Com um bacharelado em Gestão da Cadeia de Suprimentos e Logística pela Universidade Nove de Julho, Aliny da Silva, 24 anos, ocupa a função de técnico logística na Scania, e comenta que escolheu a indústria para trabalhar porque se trata de um setor que cresce e tem tecnologias atuais e oportunidades de emprego. “A Scania, por sua vez, é uma montadora de grande nome, uma multinacional que conta com plano de carreira e oportunidades internacionais”, diz. “Além de diversos benefícios, é uma empresa que preza temas como segurança, saúde e inclusão de seu colaborador.”

Ela está há pouco mais de dois anos na companhia, e sua função consiste no manuseio de equipamentos como empilhadeira elétrica, a gás e carrinho elétrico. “Armazeno e transporto materiais até a fábrica de solda, materiais em seu estado bruto, como portas, teto e assoalho”, detalha, dizendo que também faz o pedido de peças de acordo com a demanda diária, desde peças maiores até porcas e parafusos.

A fabricante sueca de caminhões e ônibus viu a parcela de profissionais com até 29 anos subir de forma expressiva nos últimos anos. Hoje, representa 21% do quadro de 5.642 pessoas, ante 6% em 2017. Os programas de jovem aprendiz, estágio e trainee são as principais portas de entrada para esse público.

“Para atrair esses profissionais, realizamos diversas parcerias com universidades ao longo do ano, promovendo feiras de carreira, palestras, cursos e workshops sobre temas como inteligência artificial, tecnologia, dados e combustíveis alternativos, entre outros”, explica Jéssica Fernandes, gerente de recrutamento, seleção e marca empregadora da Scania Operações Industriais na América Latina. “Esses eventos são ministrados dentro das universidades por profissionais que trabalham na Scania”. A empresa também faz campanhas de atração em redes como Instagram e LinkedIn.

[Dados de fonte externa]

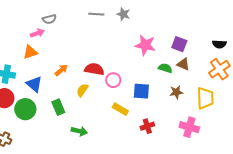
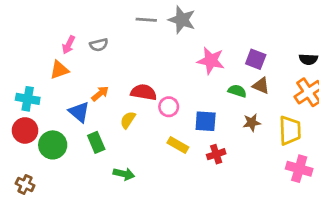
gray star: (123, 14) -> (182, 20), size x1.5
gray semicircle: (49, 19) -> (99, 45), moved
pink arrow: (37, 33) -> (69, 45), turned 136
blue triangle: (34, 84) -> (79, 112), moved
red cross: (147, 126) -> (216, 154), moved
pink cross: (189, 127) -> (299, 169), moved

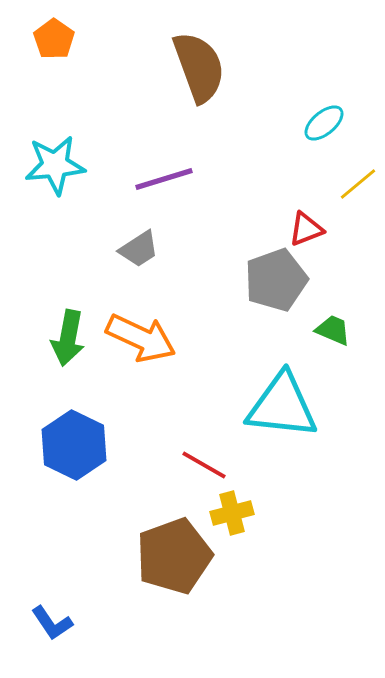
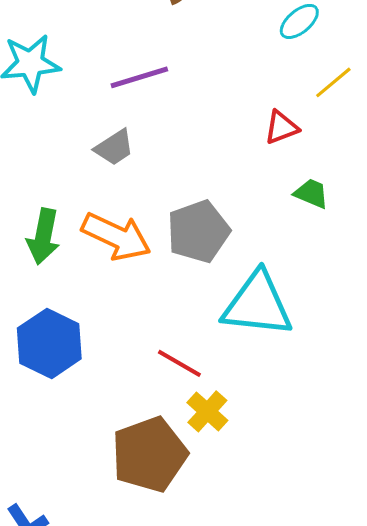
gray pentagon: (276, 280) -> (198, 231), moved
green trapezoid: (333, 330) -> (311, 193), moved
yellow cross: (232, 513) -> (207, 411), turned -33

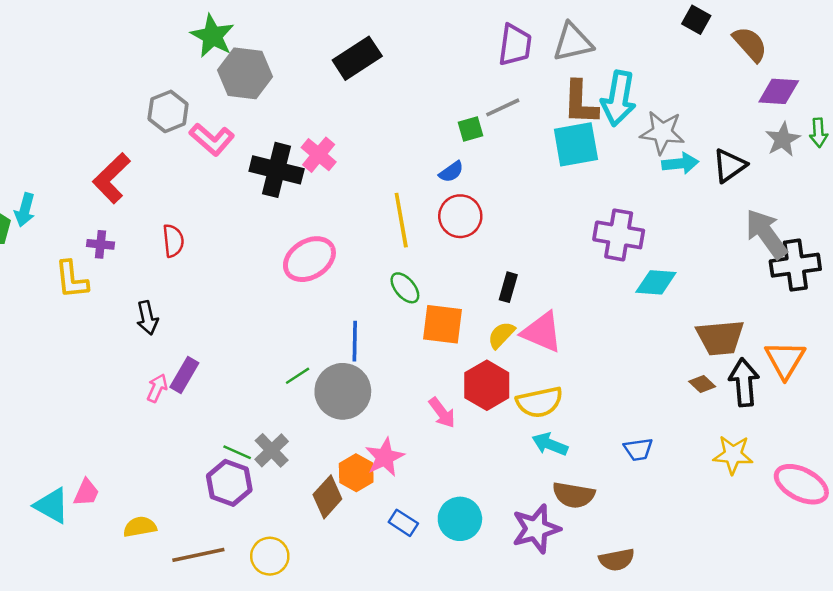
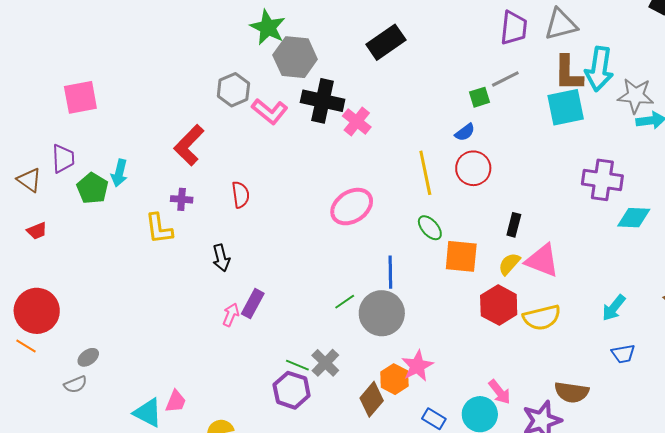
black cross: (277, 170) -> (323, 101), moved
pink arrow: (442, 413) -> (500, 392), moved
cyan arrow: (550, 444) -> (614, 308), moved, turned -72

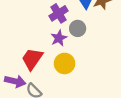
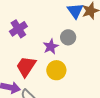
purple cross: (59, 13) -> (18, 29), moved

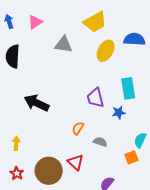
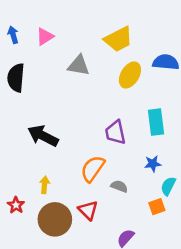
blue star: (119, 113) -> (153, 164), moved
orange semicircle: (78, 128) -> (93, 169), size x1.6
yellow arrow: (16, 143) -> (45, 185), moved
red star: (17, 173) -> (16, 205), moved

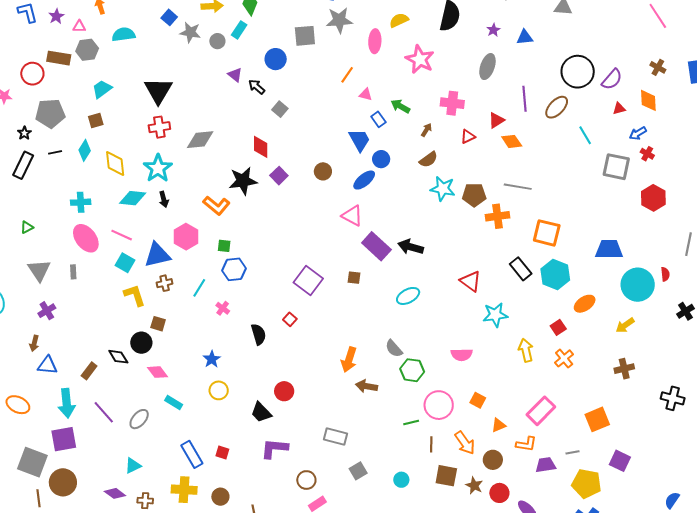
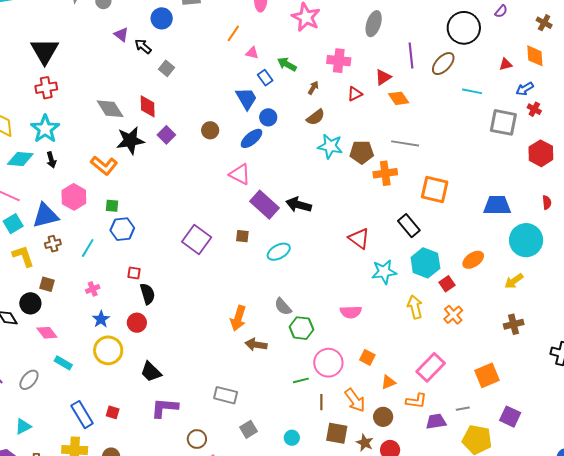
purple semicircle: (612, 79) -> (501, 11), moved, size x0.6
cyan line: (585, 135) -> (472, 91), turned -48
gray diamond: (200, 140) -> (110, 109), moved, turned 64
cyan square: (125, 263) -> (13, 224), turned 30
cyan hexagon: (555, 274) -> (425, 263), moved
red semicircle: (665, 274) -> (547, 202), moved
cyan ellipse: (408, 296) -> (279, 252), moved
pink cross: (223, 308) -> (93, 289), moved, turned 32
red square: (290, 319) -> (134, 273), moved, turned -32
yellow circle: (219, 390) -> (108, 350), size x1.5
red circle: (284, 391) -> (137, 323), moved

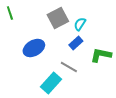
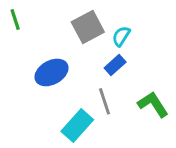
green L-shape: (101, 55) -> (153, 104), moved, turned 45
gray line: (69, 67) -> (105, 101), turned 42

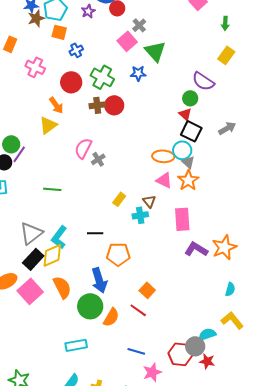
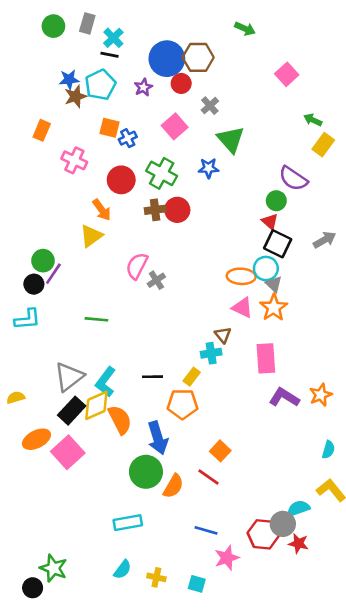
green arrow: (225, 23) -> (313, 120), moved, turned 112
orange square: (59, 32) -> (109, 128), moved
pink square: (127, 41) -> (175, 126), moved
yellow rectangle: (119, 199) -> (192, 377), moved
orange star: (224, 247) -> (321, 395), size x0.7
orange semicircle: (62, 287) -> (120, 420), moved

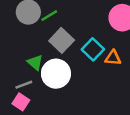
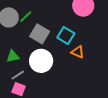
orange triangle: (113, 58) -> (78, 52), moved, turned 32
green triangle: (35, 63) -> (13, 56), moved, turned -40

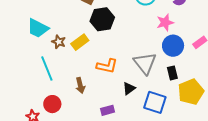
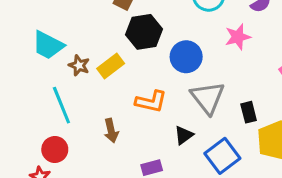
blue circle: (173, 46) -> (186, 57), moved
blue square: (155, 102) -> (222, 156), turned 35
red circle: (52, 104) -> (55, 149), moved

Fernandes comenta que se antes a indústria era muitas vezes a única opção do jovem profissional, hoje precisa se apresentar a esse público. “Há uma parte que nem sabe o que a empresa oferece”, diz. “No entanto, após uma palestra ou um bate-papo em um estande de feira de carreiras com um profissional da área, por exemplo, o jovem muda sua percepção sobre o setor e começa a considerar a indústria como uma excelente oportunidade para sua carreira.”

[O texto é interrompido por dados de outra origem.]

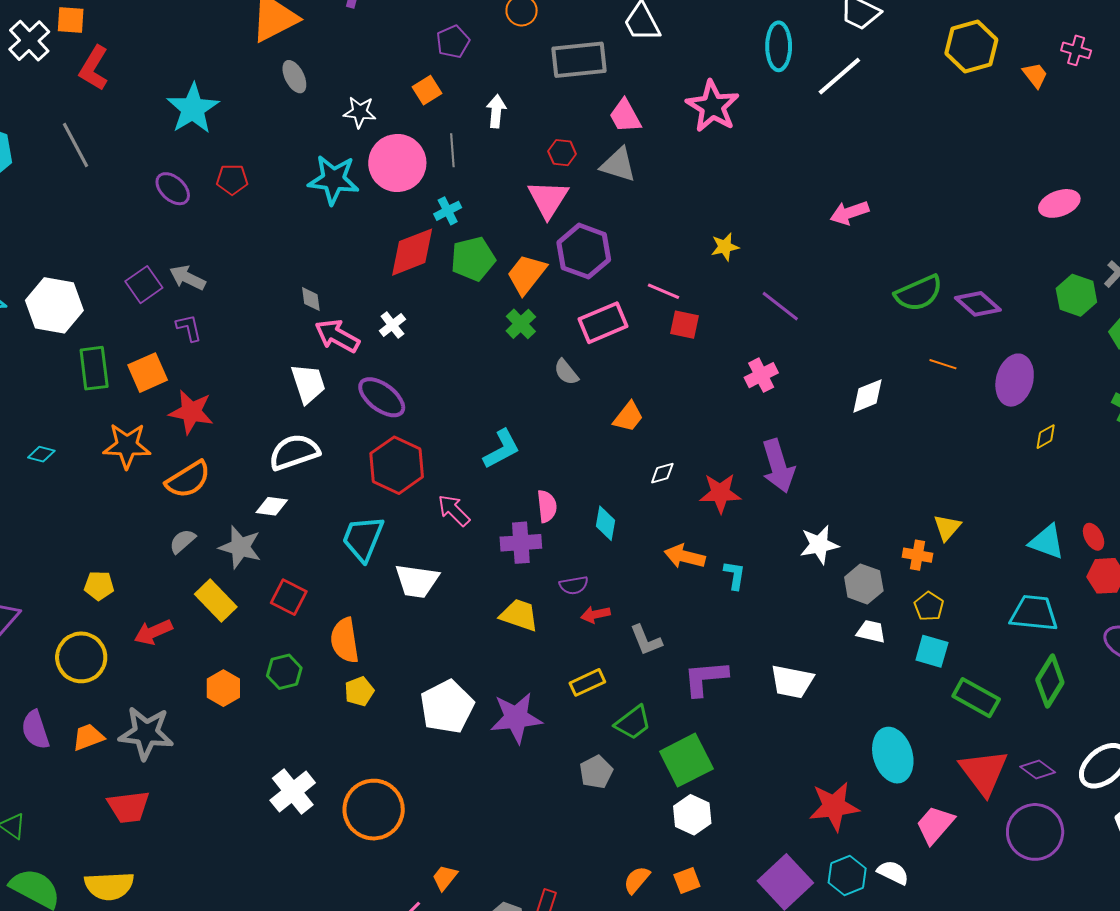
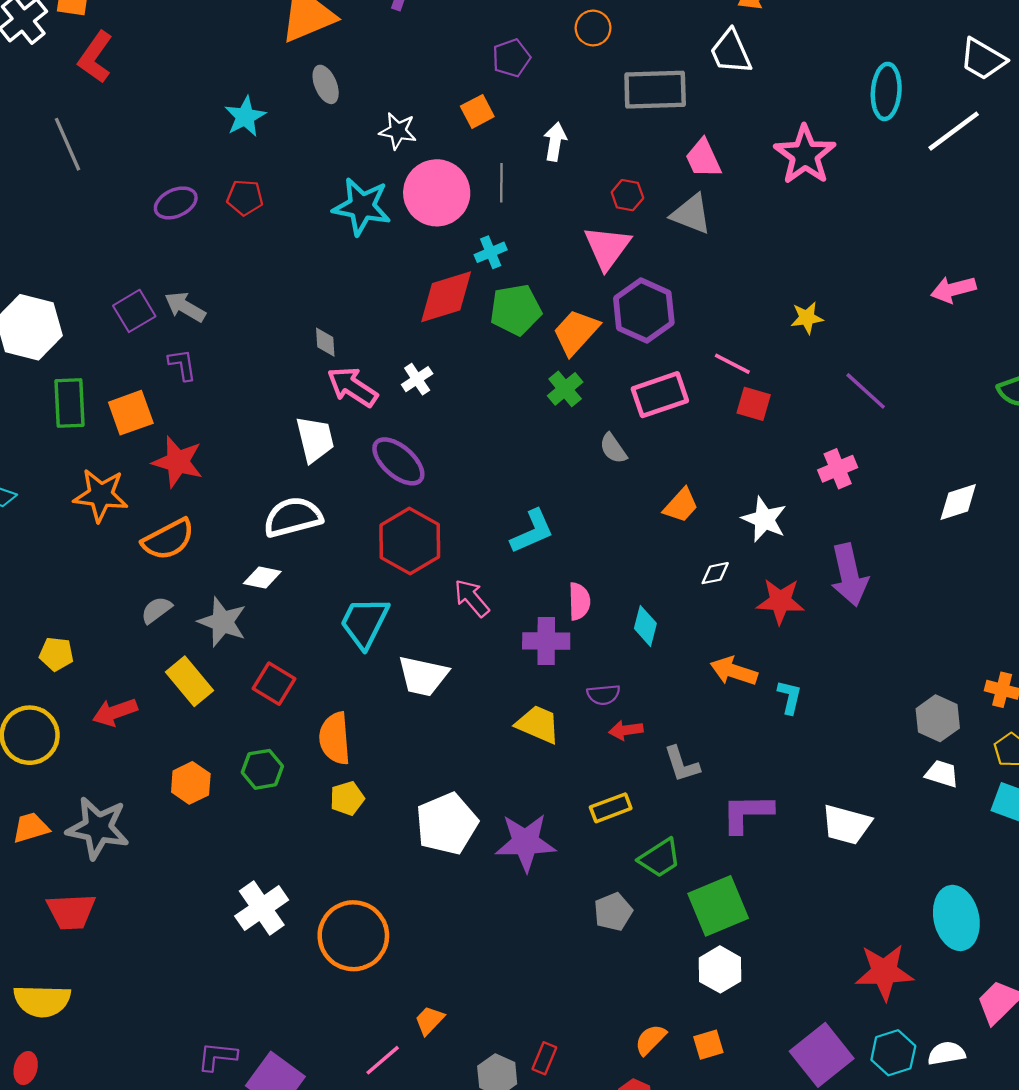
cyan star: (193, 109) -> (245, 117), moved, size x0.7
purple ellipse: (173, 189) -> (176, 203), turned -72
white star: (819, 545) -> (764, 519), moved, turned 30
white semicircle: (893, 872) -> (946, 1053), turned -40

Diniz, do Great People, diz que a indústria enfrenta desafios para atrair e reter jovens pela falta de flexibilidade e por uma percepção de falta de segurança física e psicológica e de que ainda predominam no setor gestores que atuam no antigo modelo de comando e controle, que não conversam e investem pouco no desenvolvimento dos mais novos. “No geral, as empresas [da indústria] que têm se destacado nessa busca e permanência de jovens são aquelas que estão desconstruindo o tradicional modelo de gestão industrial, se tornando mais abertas, flexíveis e acolhedoras”, afirma.

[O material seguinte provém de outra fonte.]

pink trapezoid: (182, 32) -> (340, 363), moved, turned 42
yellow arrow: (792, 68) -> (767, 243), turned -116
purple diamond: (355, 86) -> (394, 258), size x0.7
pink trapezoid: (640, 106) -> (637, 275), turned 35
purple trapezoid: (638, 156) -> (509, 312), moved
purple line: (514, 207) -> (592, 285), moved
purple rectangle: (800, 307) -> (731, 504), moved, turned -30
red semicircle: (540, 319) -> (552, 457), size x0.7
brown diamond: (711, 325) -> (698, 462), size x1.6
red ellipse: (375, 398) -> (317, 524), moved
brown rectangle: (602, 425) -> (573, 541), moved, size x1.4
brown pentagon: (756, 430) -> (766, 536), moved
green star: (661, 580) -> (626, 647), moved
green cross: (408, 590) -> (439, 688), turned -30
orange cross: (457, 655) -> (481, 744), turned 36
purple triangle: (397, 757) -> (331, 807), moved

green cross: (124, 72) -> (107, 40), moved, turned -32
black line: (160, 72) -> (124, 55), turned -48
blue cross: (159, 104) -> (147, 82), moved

No Grupo Tigre, indústria de materiais hidráulicos, os profissionais até 25 anos representam 10,99% dos cerca de 5 mil funcionários – um pequeno aumento em relação a 2023, quando representavam 9,47% do total. Para atrair os jovens, a empresa também aposta em programas como aprendiz e estágio, ações no LinkedIn e em universidades, reforço da marca empregadora e apresentação de caminhos de carreira diversificados. “Embora o setor industrial seja reconhecido por sua inovação e tecnologia, atraindo jovens profissionais de áreas técnicas como engenharia, ainda enfrentamos desafios para conquistar talentos em outras áreas produtivas”, diz Juliano Pereira, diretor de pessoas, sustentabilidade e comunicação interna na Tigre. Para ele, a indústria ainda carrega a percepção de ser tradicional e distante das demandas atuais, o que gera um desafio para atrair os jovens. “Mostrar como a indústria está evoluindo para atender temas como economia circular, inclusão e impacto ambiental positivo é essencial para atrair esse público.”